The famous Swiss remembered. That luncheon was the talk of Oxford for many a day.

It deserved its fame. The décor of Gaveston’s room, of course, was a technical masterpiece that an S. Diaghilev or a B. Dean might well have envied. The richly figured curtains were closely drawn. The air was pregnant with frankincense and chypre. The apartment was delicately illuminated, partly by a score of nightlights floating in tall Venetian glasses abrim with many-hued liqueurs, partly too by the votive tapers that always burned before Gav’s private altar of St. Symphorosa and his veiled image of Astarte Mammifera of the Kabbalists.

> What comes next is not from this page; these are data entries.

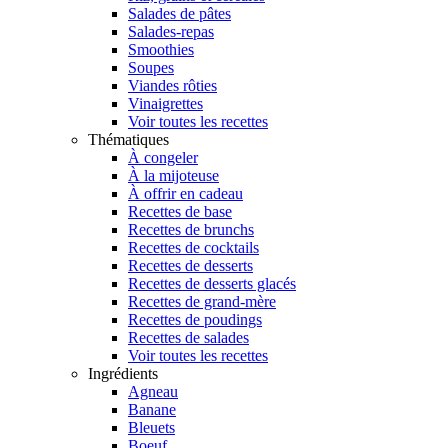
Salades de pâtes
Salades-repas
Smoothies
Soupes
Viandes rôties
Vinaigrettes
Voir toutes les recettes
Thématiques
À congeler
À la mijoteuse
À offrir en cadeau
Recettes de base
Recettes de brunchs
Recettes de cocktails
Recettes de desserts
Recettes de desserts glacés
Recettes de grand-mère
Recettes de poudings
Recettes de salades
Voir toutes les recettes
Ingrédients
Agneau
Banane
Bleuets
Boeuf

“Wear which you like!” said the charming host to his arriving guests, giving them their choice of kimono or cowl. Some chose one, others the other, but his forethought was appreciated by all.

So too was the rich repast. And when its seven finely modulated courses were over, Gaveston handed round an exquisite pouncet-box of rather late Sienese design. Pointing to the two divisions of its elegant interior, he offered his happy guests their choice.

“Caramels or coco?” he asked with a hospitable gesture, and soon the party was in the fullest swing.

When the merriment was at its height, Gaveston rose abruptly and recited in poignant tremolo tones two litanies of his own composition, both of haunting beauty and addressed to Satanas Athanatos and the Blessed Curé d’Ars respectively. The severed heads of vermilion poppies were thrown lavishly over the recumbent guests, who, chewing them appreciatively, were soon transformed into new De Quincies. And suddenly, from a curtained recess, stole out the sombre, blood-curdling strains of Sibelius’ Vale Triste and Rachmaninov’s Prelude. The eerie witchcraft of the concealed gramophone, exacerbating their nerves, made repose intolerable, and soon half the party was afoot, swinging in frantic rhythms between the voluptuous divans in the mad inebriation of the dance.

Après nous le déluge!” cried the host, in a tone that seemed to defy both Paradise and Limbo, and ecstasy followed ecstasy in orgiastic sequence.

At last the party dispersed, half fearful perhaps lest some anti-climax should end the lengthening afternoon. In merry groups the guests went their ways, to meditative teas in Keble or in Magdalen.